* [TASK ITEM]:
The lines from the start of the records below through the line containing "Effect, in which the ice stratigraphy beneath" are to be copied exactly, both ends included, with nothing added.

* [MATERIAL TO PROCESS]:
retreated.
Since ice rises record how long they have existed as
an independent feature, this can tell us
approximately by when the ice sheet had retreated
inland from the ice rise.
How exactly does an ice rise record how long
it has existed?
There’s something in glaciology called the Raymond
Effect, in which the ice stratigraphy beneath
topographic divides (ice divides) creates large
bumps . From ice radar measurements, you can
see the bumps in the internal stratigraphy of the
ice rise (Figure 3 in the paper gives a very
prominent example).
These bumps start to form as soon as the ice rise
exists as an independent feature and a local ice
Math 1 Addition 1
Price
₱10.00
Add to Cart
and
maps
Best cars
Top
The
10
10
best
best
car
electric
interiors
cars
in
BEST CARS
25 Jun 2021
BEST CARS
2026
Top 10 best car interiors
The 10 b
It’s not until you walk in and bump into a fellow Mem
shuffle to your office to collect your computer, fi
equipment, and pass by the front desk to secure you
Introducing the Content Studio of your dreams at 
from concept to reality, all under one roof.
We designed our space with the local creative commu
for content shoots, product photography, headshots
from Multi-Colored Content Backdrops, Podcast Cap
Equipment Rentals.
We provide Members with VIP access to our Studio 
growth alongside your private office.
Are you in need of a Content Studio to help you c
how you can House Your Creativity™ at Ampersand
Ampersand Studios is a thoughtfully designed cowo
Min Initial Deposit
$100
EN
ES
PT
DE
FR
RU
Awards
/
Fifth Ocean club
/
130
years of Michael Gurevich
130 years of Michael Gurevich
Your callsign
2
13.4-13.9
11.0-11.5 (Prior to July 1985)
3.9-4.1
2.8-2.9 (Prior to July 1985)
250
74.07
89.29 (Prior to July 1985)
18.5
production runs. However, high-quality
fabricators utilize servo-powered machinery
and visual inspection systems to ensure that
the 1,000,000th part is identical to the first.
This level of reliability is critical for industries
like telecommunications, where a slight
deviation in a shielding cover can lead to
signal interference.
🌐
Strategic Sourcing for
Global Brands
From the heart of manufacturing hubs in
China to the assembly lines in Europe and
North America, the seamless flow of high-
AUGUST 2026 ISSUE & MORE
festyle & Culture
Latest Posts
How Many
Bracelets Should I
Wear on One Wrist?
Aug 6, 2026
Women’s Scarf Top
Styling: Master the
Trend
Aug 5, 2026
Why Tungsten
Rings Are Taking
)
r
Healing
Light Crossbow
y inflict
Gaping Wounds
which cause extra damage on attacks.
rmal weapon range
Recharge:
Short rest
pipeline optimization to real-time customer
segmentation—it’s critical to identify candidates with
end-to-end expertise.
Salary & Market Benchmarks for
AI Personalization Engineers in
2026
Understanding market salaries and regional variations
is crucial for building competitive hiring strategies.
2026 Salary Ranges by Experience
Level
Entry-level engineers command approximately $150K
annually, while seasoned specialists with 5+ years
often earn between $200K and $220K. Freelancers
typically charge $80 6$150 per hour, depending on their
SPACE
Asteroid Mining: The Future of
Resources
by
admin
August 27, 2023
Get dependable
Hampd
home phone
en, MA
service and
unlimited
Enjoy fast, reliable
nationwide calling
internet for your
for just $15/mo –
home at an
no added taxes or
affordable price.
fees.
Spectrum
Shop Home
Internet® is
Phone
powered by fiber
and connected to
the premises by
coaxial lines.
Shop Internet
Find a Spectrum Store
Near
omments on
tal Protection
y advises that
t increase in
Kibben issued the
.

* [ANSWER SPACE]:
retreated.
Since ice rises record how long they have existed as
an independent feature, this can tell us
approximately by when the ice sheet had retreated
inland from the ice rise.
How exactly does an ice rise record how long
it has existed?
There’s something in glaciology called the Raymond
Effect, in which the ice stratigraphy beneath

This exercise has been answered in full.